All of these problems can be overcome through closer cooperation and exchange of professional experience. A common approach will be more powerful and more effective for addressing problems in the field of mental health, with the mutual goal of helping these categories and groups that are in need. All of these would improve the general welfare of society in our country.
Another phenomenon regarding mental health is the lack of professional education. Kosovo has only recently introduced staff psychologists, sociologists and specialists in the field of mental health.
What makes this segment even more complex are taboos relating to culture, ethnicity, religion, moral complexity, social groups and the lack of knowledge of needs that certain social groups have.
Related ministries need to increase budget for this segment. It is the first indispensable step in order to help groups in need (for example, the Dutch Ministry of Social Welfare allocates the highest budget for mental health capacities).
There needs to be increased quality in ethical and professional supervision; problems relating to mental health need to be criticized and analyzed. There need to informative platforms in order to raise awareness of the staff and certain groups that are in need.
Professional groups need to show readiness to cooperate. They need to create favorable working methods, and be proactive in reforming this system.

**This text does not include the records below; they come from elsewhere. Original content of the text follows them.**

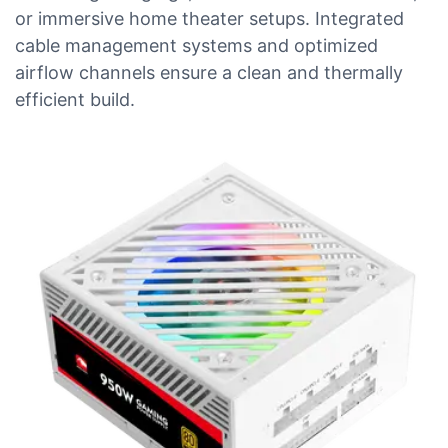
or immersive home theater setups. Integrated
cable management systems and optimized
airflow channels ensure a clean and thermally
efficient build.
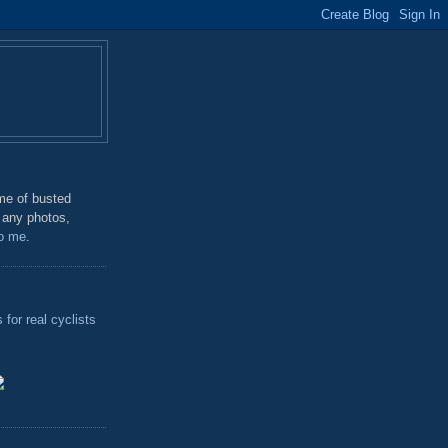
me of busted
 any photos,
o me
.
for real cyclists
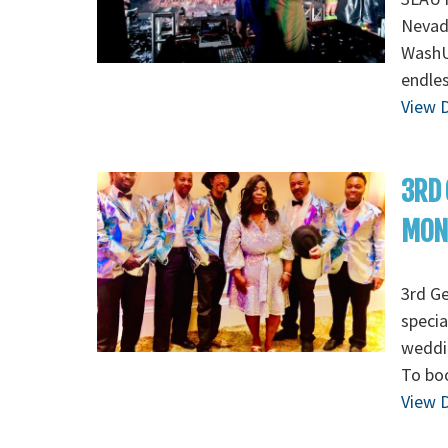
Nevada
WashU 
endles
View D
3RD 
MON
3rd G
specia
weddin
To boo
View D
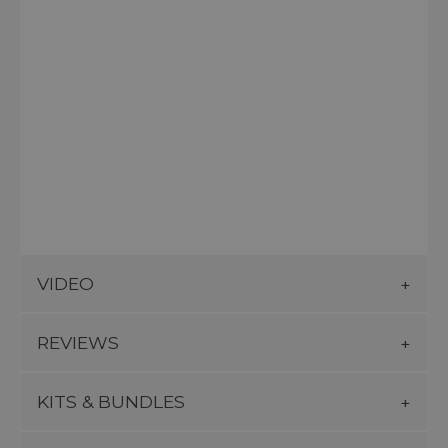
VIDEO
REVIEWS
KITS & BUNDLES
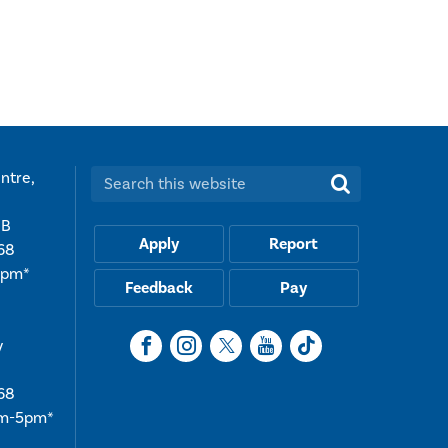
t
ntre,
Search this website:
UB
Apply
Report
68
5pm*
Feedback
Pay
y
68
am-5pm*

Kosovo society as a whole, starting from the central level, needs to learn and apply self-reflection, individual activism and be vigilant when it comes to social processes and policies. It needs to form critical and constructive thought, discuss actions and above all be effective and neutral when it comes to ethical norms in the professional field.
Briefly said, there is a lot to be done about mental health in Kosovo. I, as a Kosovar from the diaspora, await the day that I will have to opportunity to work towards changing and advancing this segment – to help my country.
I do not know whether ministries and societies can wait, but those who are in need cannot, so it is inhumane to let them wait any longer
Kosovo needs help and we are ready to offer it. We can do it, together.
This article is part of a series of op-eds published on Prishtina Insight as part of a project called the Engagement of the Diaspora for Policy Development from NGO Germin. This article was produced with the support of the Democratic Society Promotion, DSP, a project financed by the Swiss Agency for Development and Cooperation, SDC, and the Danish Foreign Ministry, DANIDA, and managed by the Kosovo Civil Society Foundation, KCSF. The content of this article does not necessarily reflect the views of donors and implementers.
Xhevat Zogaj was born in Lladroc, Malisheve, Kosovo. For economic and security reasons, and because of the Yugoslav wars, he was forced to leave the country. He lived in the Netherlands for a few years where he received an education and worked as a social-psychiatric nurse, specifically for mental health and forensic psychiatry. In September 2017, he moved to Germany and continues to do the same job.